#907051 Say much more about vendoring of libraries

#907051#5
Date:
2018-08-23 13:13:00 UTC
From:
To:
Hello,

Thank you for sharing this link -- it seems like Fedora have thought
harder about this than we have, at least at the level of the whole
project.

We can't jump straight to something as involved in that, but threads
like this on -devel suggest to me that Policy's discussing of vendoring
needs to be expanded.

In particular, Policy should explain /why/ bundling is best avoided, and
the consensus that it sometimes has to happen should be noted, along
with mention of registering bundled copies with the security team where
appropriate.

#907051#10
Date:
2018-08-24 02:08:42 UTC
From:
To:
**why** bundling should be avoided. I spend a lot of time dealing with
that when packaging Docker, and at some point I realized that I couldn't
even explain to myself why I was spending so much time un-bundling the
world out of Docker. I just had a vague understanding that "bundling is
bad", and I understand the security issues of bundled code. But I wish I
had more details on "how bad it is", just so that I can justify to
myself to spend so much time on it. Sometimes the barrier between time
well-spent and time wasted is very thin, and you're not sure where you
stand.

Also, it turns out that sometimes bundling can't be avoided. I don't
know if it's possible to come up with some general guidelines on that.
We have it documented in the README.source of docker, but it applies to
docker special case, and I don't pretend it can be extended to a general
case.

During all this time when I was questioning myself on the reason to
un-bundle, the only official documentation I found was the short
paragraph in the Debian Policy [1], which is quite thin. Only now,
through the thread in debian-devel, I discover that there is some more
information in Wiki. I couldn't find this information when I needed it,
but maybe I'm just not good at finding a needle in a haystack ;)

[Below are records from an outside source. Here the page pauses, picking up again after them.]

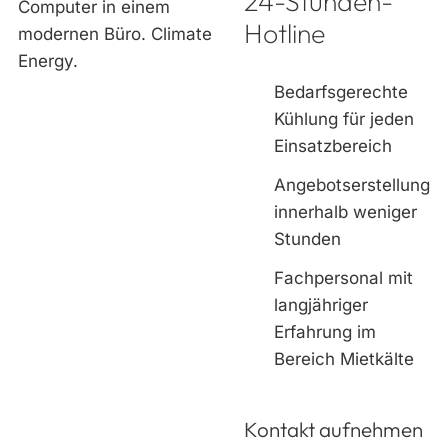
24-Stunden-
Hotline
Bedarfsgerechte
Kühlung für jeden
Einsatzbereich
Angebotserstellung
innerhalb weniger
Stunden
Fachpersonal mit
langjähriger
Erfahrung im
Bereich Mietkälte
Kontakt aufnehmen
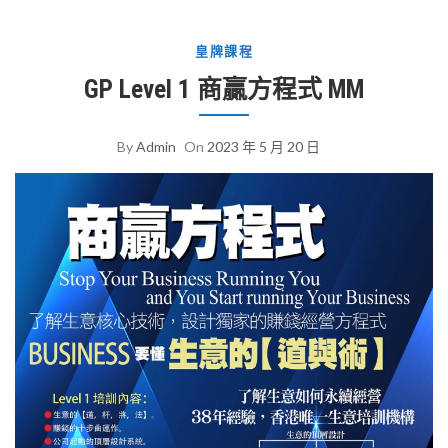
皇牌課程
GP Level 1 商贏方程式 MM
By
Admin
On
2023 年 5 月 20 日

All of that to say: I would find it very helpful to have some more
"official information" from Debian on bundle/vendored/embedded code. The
rationale to un-bundle, and possibly some guidelines to keep bundles.

  Arnaud

[1]: https://www.debian.org/doc/debian-policy/ch-source.html#s-embeddedfiles

#907051#15
Date:
2018-08-24 02:18:11 UTC
From:
To:
Hi,

Sean Whitton wrote:

My first instinct was that this belongs in devref, not Policy, since
it is more about the project than about consistency and
interoperability issues that directly affect packaging tools and user
experience.

But then I realized that the Debian Free Software Guidelines, for
example, are part of policy.  This topic would similarly be a good fit
for ch-archive.  Thanks for filing it.

Jonathan

#907051#20
Date:
2018-08-24 02:21:23 UTC
From:
To:
Hi,

Arnaud Rebillout wrote:

For reference, I think you're referring to

https://wiki.debian.org/EmbeddedCodeCopies
https://wiki.debian.org/UpstreamGuide#No_inclusion_of_third_party_code

Thanks for that.  It may be a good place to find text to reuse.

Jonathan

#907051#25
Date:
2021-09-02 22:38:35 UTC
From:
To:
Over this last year there seems to have been a noticeable divergence of
maintainer opinion, on what has become known as vendoring, from a strict
reading of [policy 4.13]. I think it's notable that the heading is
[Embedded] copies and was [Convenience] copies since its inception,
thankfully I found a request to expand this section using [vendoring].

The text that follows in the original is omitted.